Treatment of recurrent anterior shoulder instability associated with glenoid bone loss: Distal tibial allograft


OVERVIEW

Chapter synopsis

  • Glenoid bone loss is frequently present in patients with recurrent anterior shoulder instability. Key factors indicative of significant glenoid bone loss of more than 20% are instability at midranges of abduction (20–60 degrees) and progressive ease of subluxation with daily activities. Young, highly active patients, especially contact or overhead athletes, should be considered for glenoid bony augmentation to restore glenoid surface area, articular length, and depth. Use of a distal tibia allograft has the advantages of a near congruent articular surface with the native glenoid, dense corticocancellous bone, and a robust cartilage layer. In addition, use of a distal tibia allograft restores the native anatomy without altering mechanical function of surrounding structures and eliminates the risk of donor site morbidity.

Important points

  • Indicated for highly active, young patients with apprehension or instability in midranges of abduction (20–60 degrees) with more than 20% anterior glenoid bone loss measured on three-dimensional (3D) computed tomography (CT).

  • It is not indicated for older, low-demand patients; those with multidirectional instability; voluntary dislocators; or those unable to comply with postoperative restrictions (including smokers).

  • Always perform a CT scan with 3D reconstruction of the glenoid preoperatively with the humeral head digitally subtracted to measure glenoid bone loss on the sagittal oblique images.

  • Use fresh distal tibia allograft for optimal bone and cartilage quality.

  • Allograft is taken from the lateral aspect of the distal tibia, which is nearly identical to the native anterior glenoid radius of curvature.

Clinical and surgical pearls

  • Patient positioning: elevate the back and head to only 40 degrees and ensure the back is well supported with two towels along the medial border of the scapula to facilitate adequate anterior glenoid exposure.

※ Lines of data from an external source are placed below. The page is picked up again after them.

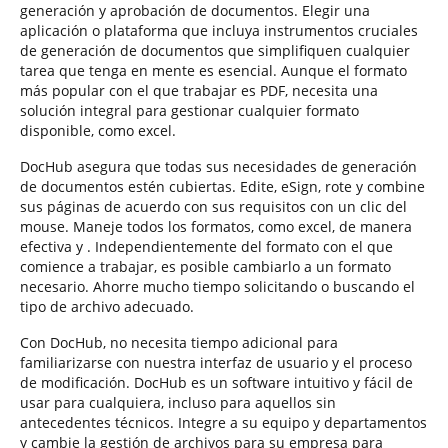
generación y aprobación de documentos. Elegir una
aplicación o plataforma que incluya instrumentos cruciales
de generación de documentos que simplifiquen cualquier
tarea que tenga en mente es esencial. Aunque el formato
más popular con el que trabajar es PDF, necesita una
solución integral para gestionar cualquier formato
disponible, como excel.
DocHub asegura que todas sus necesidades de generación
de documentos estén cubiertas. Edite, eSign, rote y combine
sus páginas de acuerdo con sus requisitos con un clic del
mouse. Maneje todos los formatos, como excel, de manera
efectiva y . Independientemente del formato con el que
comience a trabajar, es posible cambiarlo a un formato
necesario. Ahorre mucho tiempo solicitando o buscando el
tipo de archivo adecuado.
Con DocHub, no necesita tiempo adicional para
familiarizarse con nuestra interfaz de usuario y el proceso
de modificación. DocHub es un software intuitivo y fácil de
usar para cualquiera, incluso para aquellos sin
antecedentes técnicos. Integre a su equipo y departamentos
y cambie la gestión de archivos para su empresa para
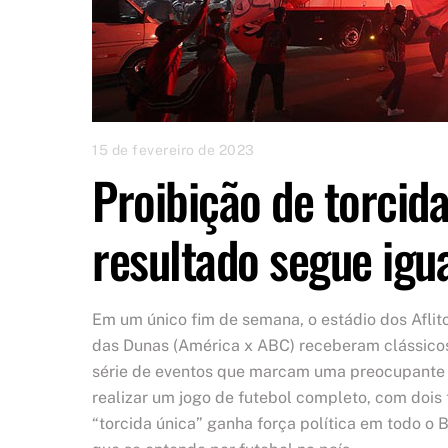
15 de fevereiro de 2023
Proibição de torcida
resultado segue igu
Em um único fim de semana, o estádio dos Aflito
das Dunas (América x ABC) receberam clássicos
série de eventos que marcam uma preocupante f
realizar um jogo de futebol completo, com dois t
“torcida única” ganha força política em todo o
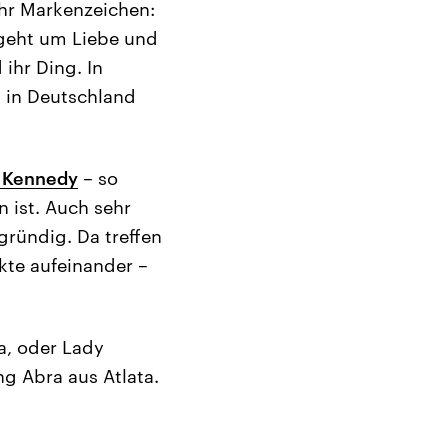
Ihr Markenzeichen:
 geht um Liebe und
ihr Ding. In
s in Deutschland
 Kennedy
– so
 ist. Auch sehr
gründig. Da treffen
kte aufeinander –
na, oder Lady
g Abra aus Atlata.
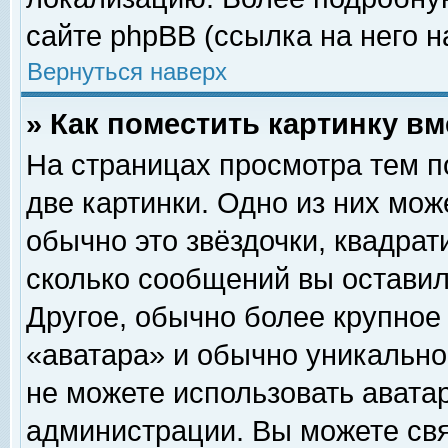
сайте phpBB (ссылка на него н
Вернуться наверх
» Как поместить картинку в
На страницах просмотра тем п
две картинки. Одно из них мож
обычно это звёздочки, квадрат
сколько сообщений вы оставил
Другое, обычно более крупное
«аватара» и обычно уникально
не можете использовать аватар
администрации. Вы можете свя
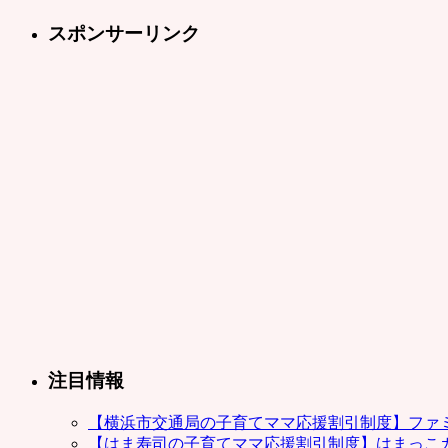
スポンサーリンク
注目情報
【横浜市交通局の子育てママ応援割引制度】ファ
【はま寿司の子育てママ応援割引制度】はまっこ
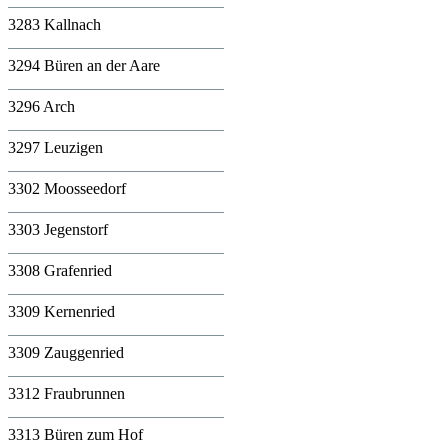
3283 Kallnach
3294 Büren an der Aare
3296 Arch
3297 Leuzigen
3302 Moosseedorf
3303 Jegenstorf
3308 Grafenried
3309 Kernenried
3309 Zauggenried
3312 Fraubrunnen
3313 Büren zum Hof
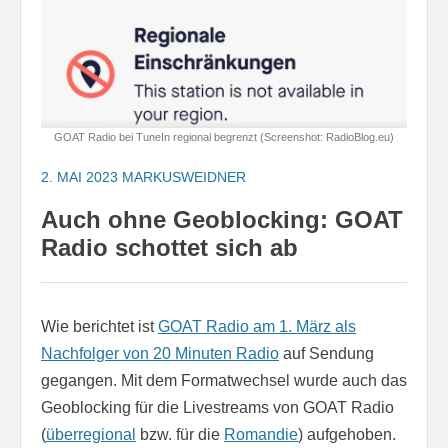
GOAT Radio bei TuneIn regional begrenzt (Screenshot: RadioBlog.eu)
2. MAI 2023
MARKUSWEIDNER
Auch ohne Geoblocking: GOAT
Radio schottet sich ab
Wie berichtet ist
GOAT Radio am 1. März als
Nachfolger von 20 Minuten Radio
auf Sendung
gegangen. Mit dem Formatwechsel wurde auch das
Geoblocking für die Livestreams von GOAT Radio
(
überregional
bzw. für die
Romandie
) aufgehoben.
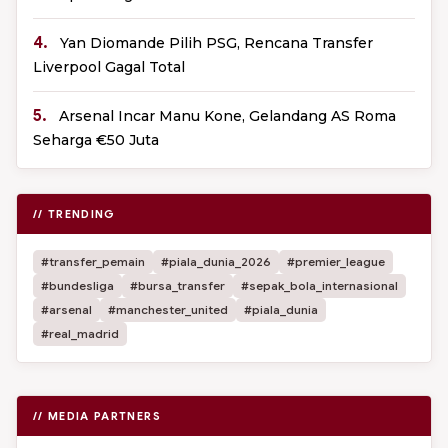
4.
Yan Diomande Pilih PSG, Rencana Transfer
Liverpool Gagal Total
5.
Arsenal Incar Manu Kone, Gelandang AS Roma
Seharga €50 Juta
// TRENDING
#transfer_pemain
#piala_dunia_2026
#premier_league
#bundesliga
#bursa_transfer
#sepak_bola_internasional
#arsenal
#manchester_united
#piala_dunia
#real_madrid
// MEDIA PARTNERS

  • Use of a padded mayo stand allows additional arm and shoulder mobility and additional scapular external rotation to expand exposure.

  • Always perform diagnostic arthroscopy first.

  • dentify the subscapularis and capsular plane from lateral to medial, taking care to identify the long head of the biceps tendon before the subscapularis horizontal split.

  • Remove all capsular and labral tissue from the glenoid neck and ensure that the glenoid neck is flat and perpendicular to the articular surface before allograft placement.

  • The allograft is cut from the lateral third of the distal tibia donor.

  • The medial allograft cut is angled 5–10 degrees medially to restore the normal glenoid morphology and fit congruently with a perpendicular cut to the glenoid.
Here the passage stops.